Becoming a Teacher: The Follow-Up
It is advisable to follow up with a letter thanking the interviewer for his or her time and consideration during the interview, preferably within 24 hours of the interview. Statistically less than 10% of interviewees follow up with a thank-you letter, so you will be part of the 10% that stands out. The letter assures your continued interest in the position. The letter should briefly reemphasize some of your better qualifications for the position and your interest in the position and be as concise and focused as your cover letter and resume. In addition, a thank-you letter to the classroom teacher is a nice touch, but it should not be a carbon copy of the other thank-you letters. (Remember to ask for business cards before leaving the interview so you have the correct spelling of names and titles for everyone.)
The interview itself is like the big game of the season. All the preceding preparation is for naught if you cannot effectively communicate your qualifications to the interviewer. Take heart, though: By the time you meet your interviewer, you have been well-prepared academically, you have learned from experiences in the classroom, and you have reflectively prepared for the interview. With all of this preparation, you will do fine, so relax!
The Inside Track
|What:||High School English Teacher|
|Where:||Cliffside Park High School, Cliffside Park, NJ|
|Type of School:||Public|
|How long:||4 Years|
|Degree(s):||BA in English Literature & MAT|
|School(s):||Fairleigh Dickinson University|
When I first started all of the veteran teachers warned me that it was very important to not smile at the students until at least January. I thought they were exaggerating and that the students would respond well to the warmth of a smile; I was wrong. I learned my lesson the hard way and paid for it by having a horrible first year with very little control of my classes. After that first year I make sure that my students understand that it is my classroom, not theirs, until I feel they have earned an opportunity to share in its claim.

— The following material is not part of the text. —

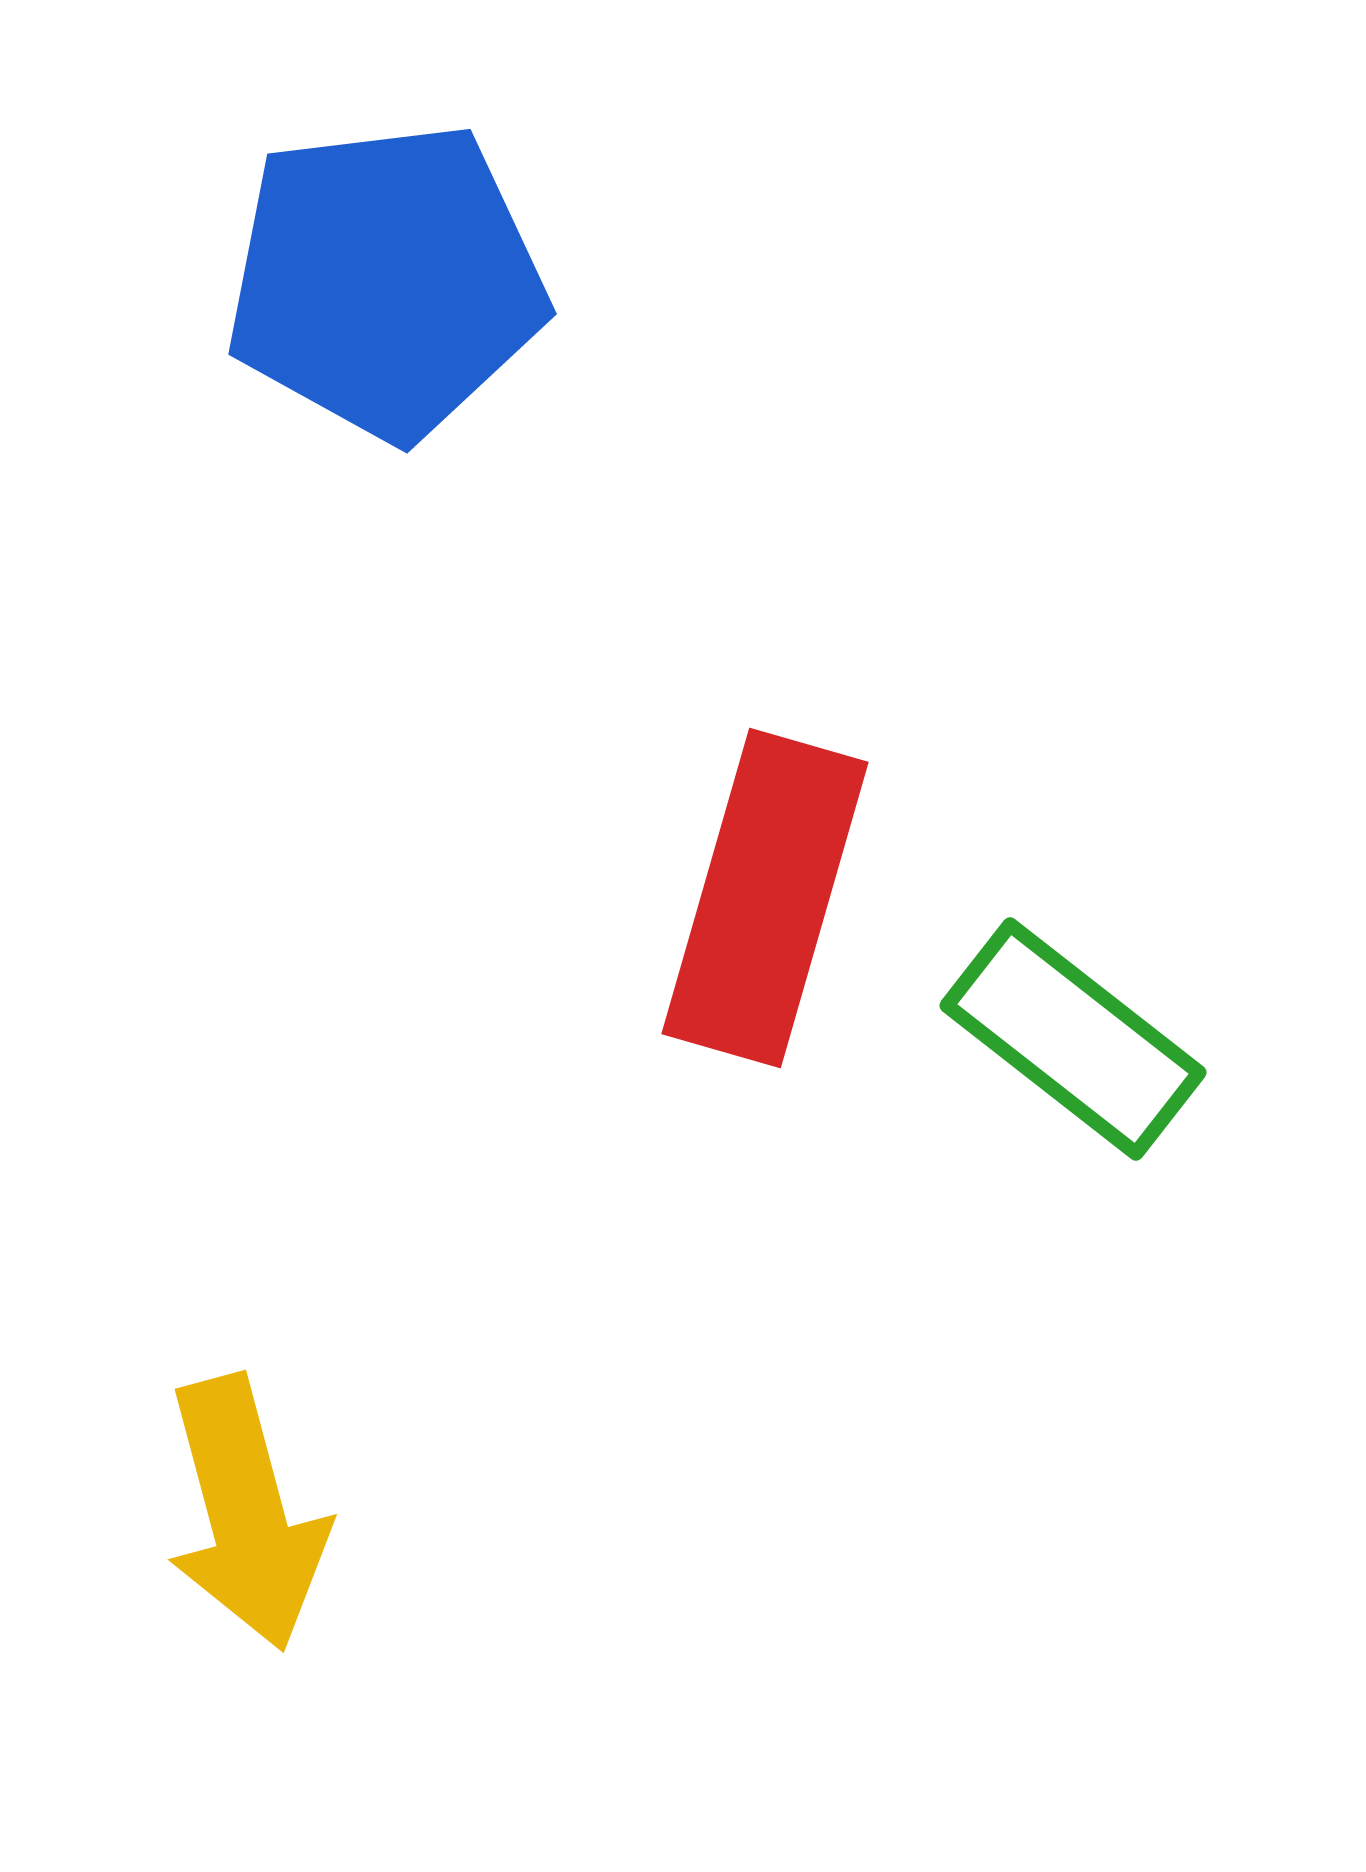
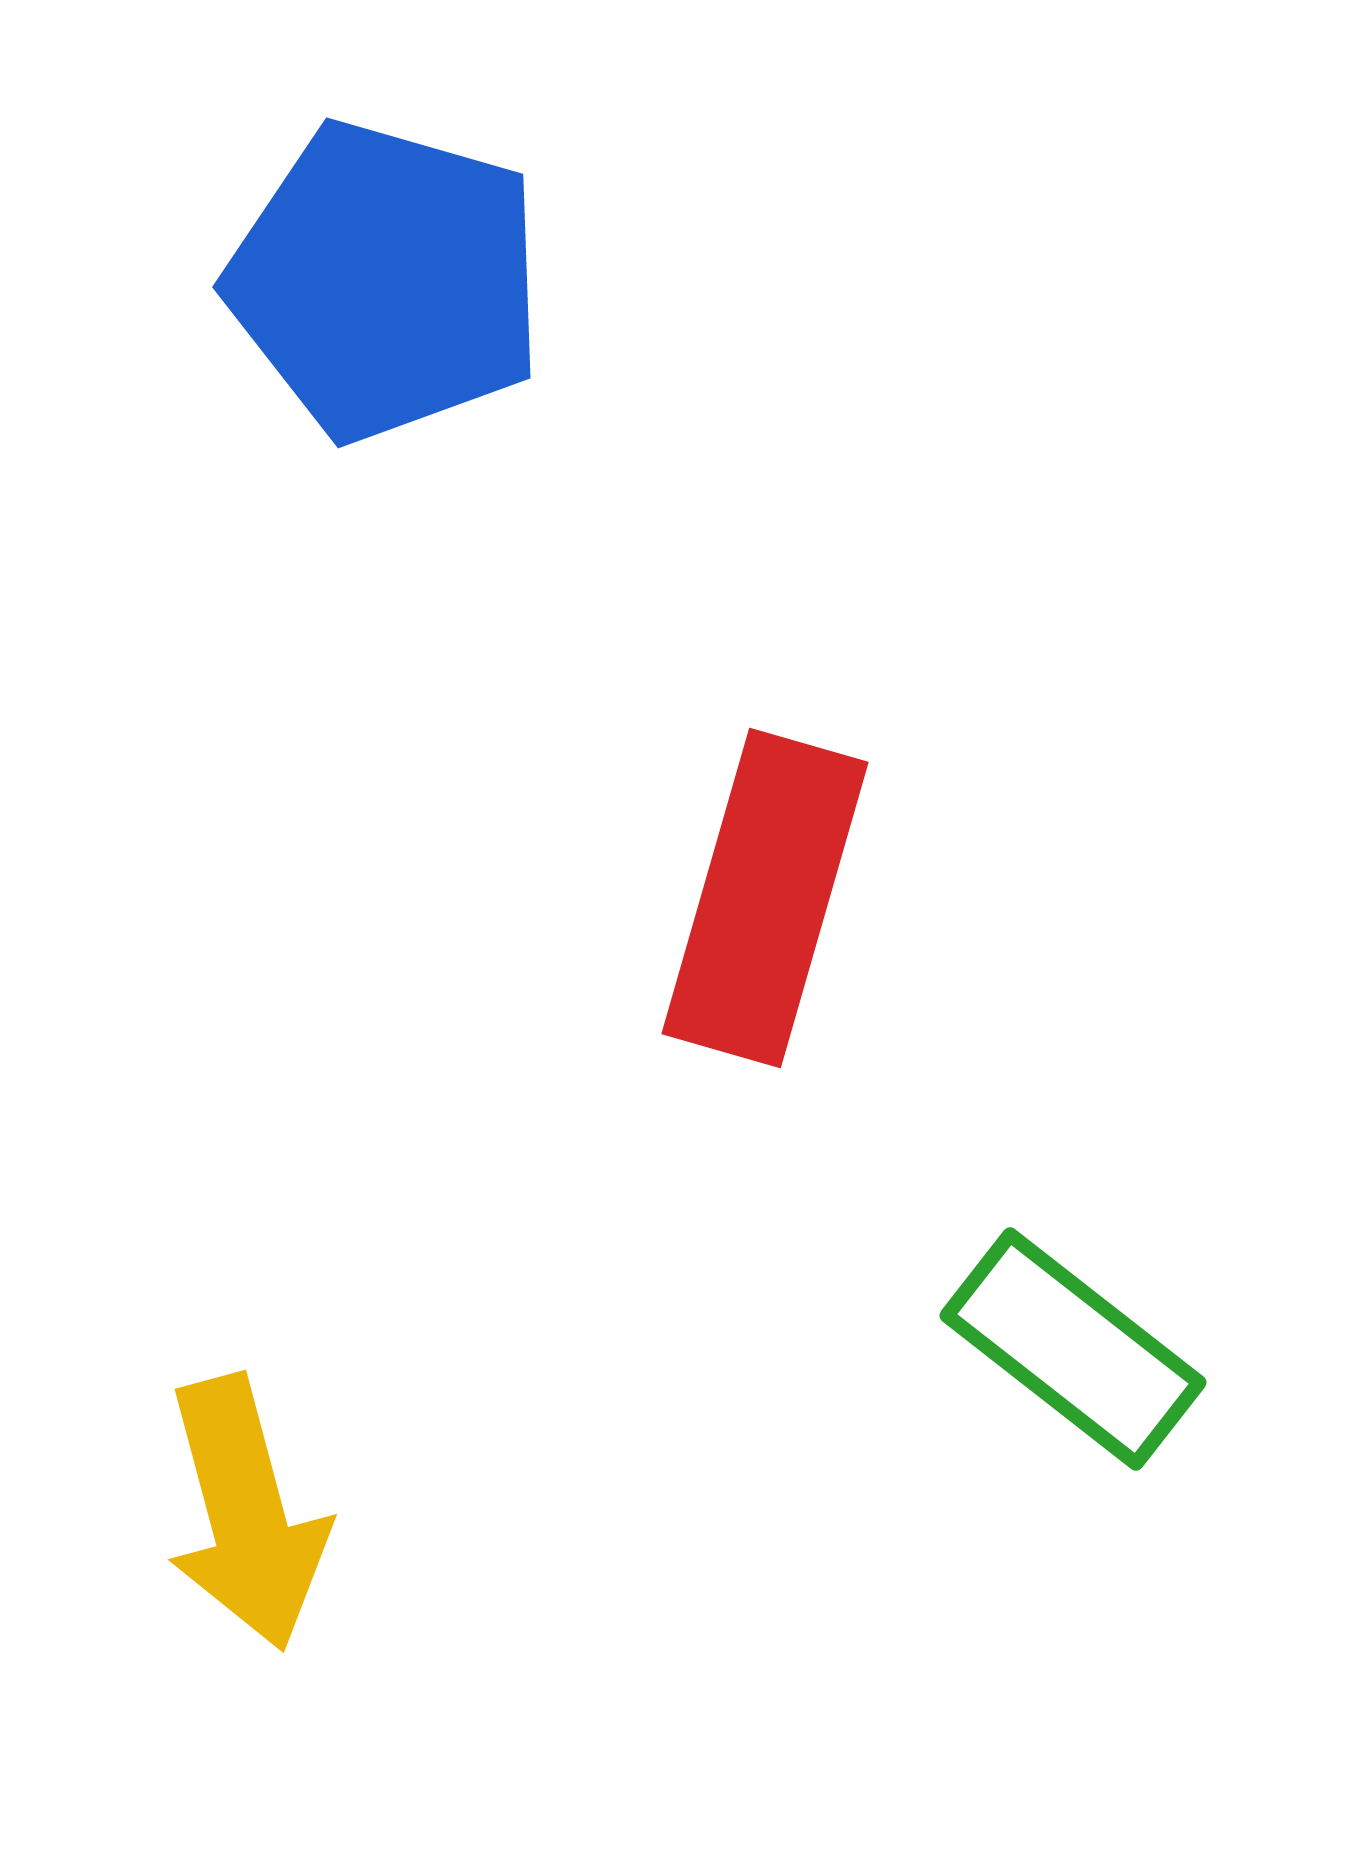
blue pentagon: rotated 23 degrees clockwise
green rectangle: moved 310 px down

What I Wish I Had Learned in School
I quickly realized that in college more of the lessons were geared toward those learning to be early education teachers. Many of the examples of tests, lesson plans, and strategies were of grammar school classes. I really wished more time could be given to showing secondary educators how to manage the short periods we have with the students.
The greatest joy I have now is seeing students who have graduated and come to visit me. They always remember some of the greatest classroom experiences that I sometimes forget because there are so many classes to remember. They also come to me asking for help with some of their college workload which makes me happy because it shows that I have earned their trust somewhere along the way.
Most people think that teachers have it easy because they only work about 180 days a year. Yeah, right! The truth of it is I have never worked harder at any other job. Being a teacher is more like a 365-day-a-year job. Between 8:00 A.M. and 3:00 P.M. I teach in a classroom, and that's the easy part. After 3:00 I grade papers, write exams and worksheets, figure out lesson plans, organize classroom events, plan field trips, and work out all of the other things that come my way as a teacher.
Teach and learn. I plan to go back to school as soon as possible because teaching can get stale if you don't find a way to rejuvenate it. Being open to new ideas and trying them out in your classroom is the best way to continue to love your job.